---------- GIVEN DATA ----------

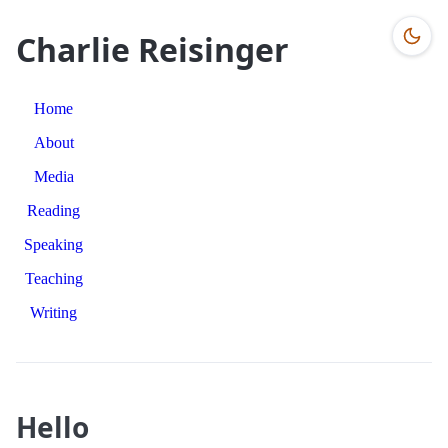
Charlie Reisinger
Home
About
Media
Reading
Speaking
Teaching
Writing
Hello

----------
---------- GIVEN DATA ----------

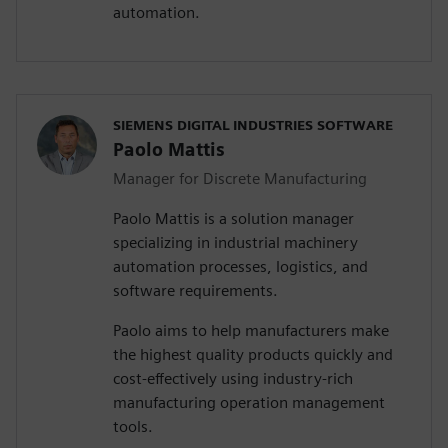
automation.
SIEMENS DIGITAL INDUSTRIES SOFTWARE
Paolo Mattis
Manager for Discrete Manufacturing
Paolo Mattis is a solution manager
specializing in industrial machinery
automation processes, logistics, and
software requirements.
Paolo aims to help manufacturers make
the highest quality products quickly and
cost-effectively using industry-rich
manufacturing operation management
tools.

----------

TASK TO COMPLETE
Each line above where the word "automation" occurs should be copied out.

REPLY TO THE TASK
automation.
automation processes, logistics, and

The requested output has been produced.